(Dataset entries)
━━━━━━━━━━━━━━━━━━━━
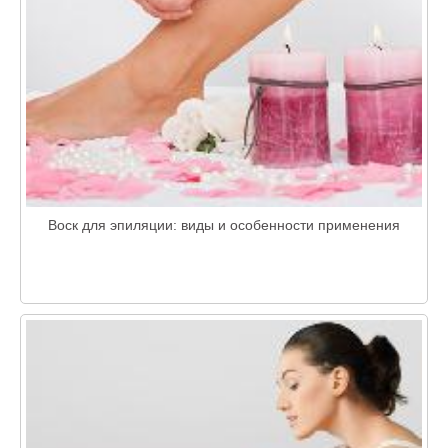
Воск для эпиляции: виды и особенности применения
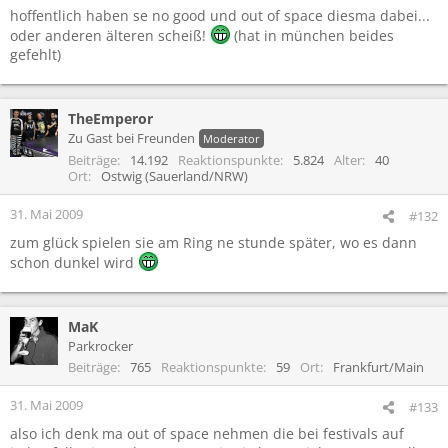
hoffentlich haben se no good und out of space diesma dabei...
oder anderen älteren scheiß!
(hat in münchen beides
gefehlt)
TheEmperor
Zu Gast bei Freunden
Moderator
Beiträge
14.192
Reaktionspunkte
5.824
Alter
40
Ort
Ostwig (Sauerland/NRW)
31. Mai 2009
#132
zum glück spielen sie am Ring ne stunde später, wo es dann
schon dunkel wird
MaK
Parkrocker
Beiträge
765
Reaktionspunkte
59
Ort
Frankfurt/Main
31. Mai 2009
#133
also ich denk ma out of space nehmen die bei festivals auf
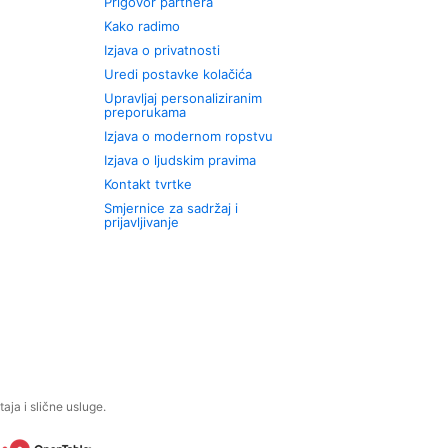
Prigovor partnera
Kako radimo
Izjava o privatnosti
Uredi postavke kolačića
Upravljaj personaliziranim
preporukama
Izjava o modernom ropstvu
Izjava o ljudskim pravima
Kontakt tvrtke
Smjernice za sadržaj i
prijavljivanje
aja i slične usluge.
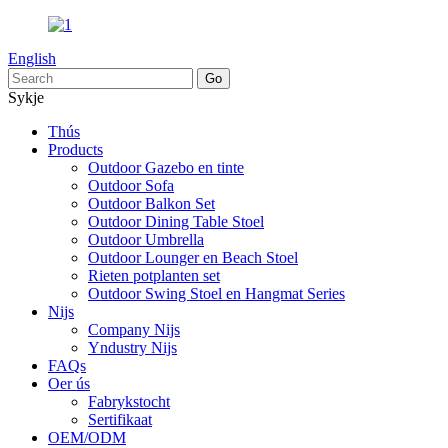
English
Sykje
Thús
Products
Outdoor Gazebo en tinte
Outdoor Sofa
Outdoor Balkon Set
Outdoor Dining Table Stoel
Outdoor Umbrella
Outdoor Lounger en Beach Stoel
Rieten potplanten set
Outdoor Swing Stoel en Hangmat Series
Nijs
Company Nijs
Yndustry Nijs
FAQs
Oer ús
Fabrykstocht
Sertifikaat
OEM/ODM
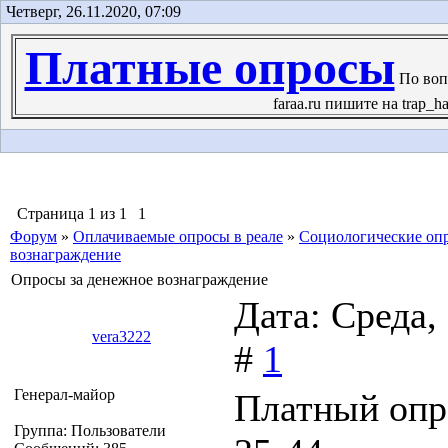
Четверг, 26.11.2020, 07:09
Платные опросы
По воп
faraa.ru пишите на trap_ha
Страница
1
из
1
1
Форум
»
Оплачиваемые опросы в реале
»
Социологические оп
вознаграждение
Опросы за денежное вознаграждение
Дата: Среда,
vera3222
#
1
Генерал-майор
Платный опр
Группа: Пользователи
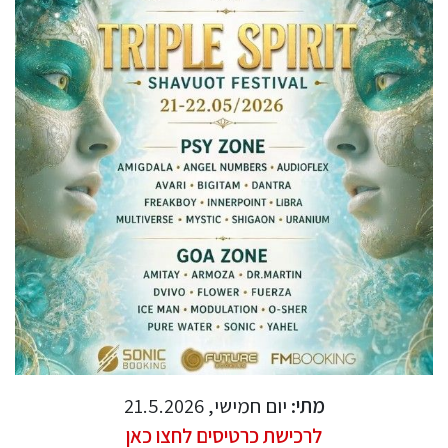
מתי:
יום חמישי, 21.5.2026
לרכישת כרטיסים לחצו כאן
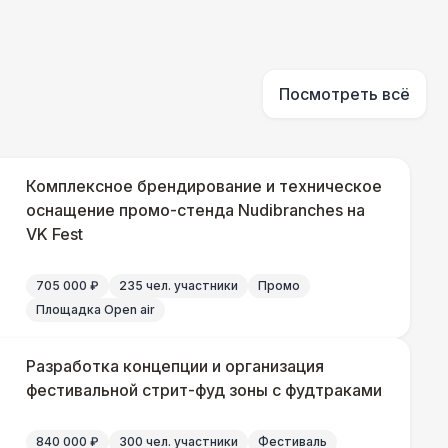
81 Р
В корзину
Посмотреть всё
330 Р
В корзину
290 Р
В корзину
Комплексное брендирование и техническое
оснащение промо-стенда Nudibranches на
VK Fest
500 Р
В корзину
705 000 ₽
235 чел. участники
Промо
Площадка Open air
000 Р
В корзину
Разработка концепции и организация
фестивальной стрит-фуд зоны с фудтраками
500 Р
В корзину
840 000 ₽
300 чел. участники
Фестиваль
━━━━━━━━━━━━━━━━━━━━
Leave out the images and copy every record above exactly.

Воск для эпиляции: виды и особенности применения
hoffentlich haben se no good und out of space diesma dabei...
oder anderen älteren scheiß!
(hat in münchen beides
gefehlt)
TheEmperor
Zu Gast bei Freunden
Moderator
Beiträge
14.192
Reaktionspunkte
5.824
Alter
40
Ort
Ostwig (Sauerland/NRW)
31. Mai 2009
#132
zum glück spielen sie am Ring ne stunde später, wo es dann
schon dunkel wird
MaK
Parkrocker
Beiträge
765
Reaktionspunkte
59
Ort
Frankfurt/Main
31. Mai 2009
#133
also ich denk ma out of space nehmen die bei festivals auf
Prigovor partnera
Kako radimo
Izjava o privatnosti
Uredi postavke kolačića
Upravljaj personaliziranim
preporukama
Izjava o modernom ropstvu
Izjava o ljudskim pravima
Kontakt tvrtke
Smjernice za sadržaj i
prijavljivanje
aja i slične usluge.
English
Sykje
Thús
Products
Outdoor Gazebo en tinte
Outdoor Sofa
Outdoor Balkon Set
Outdoor Dining Table Stoel
Outdoor Umbrella
Outdoor Lounger en Beach Stoel
Rieten potplanten set
Outdoor Swing Stoel en Hangmat Series
Nijs
Company Nijs
Yndustry Nijs
FAQs
Oer ús
Fabrykstocht
Sertifikaat
OEM/ODM
Четверг, 26.11.2020, 07:09
Платные опросы
По воп
faraa.ru пишите на trap_ha
Страница
1
из
1
1
Форум
»
Оплачиваемые опросы в реале
»
Социологические оп
вознаграждение
Опросы за денежное вознаграждение
Дата: Среда,
vera3222
#
1
Генерал-майор
Платный опр
Группа: Пользователи
מתי:
יום חמישי, 21.5.2026
לרכישת כרטיסים לחצו כאן
81 Р
В корзину
Посмотреть всё
330 Р
В корзину
290 Р
В корзину
Комплексное брендирование и техническое
оснащение промо-стенда Nudibranches на
VK Fest
500 Р
В корзину
705 000 ₽
235 чел. участники
Промо
Площадка Open air
000 Р
В корзину
Разработка концепции и организация
фестивальной стрит-фуд зоны с фудтраками
500 Р
В корзину
840 000 ₽
300 чел. участники
Фестиваль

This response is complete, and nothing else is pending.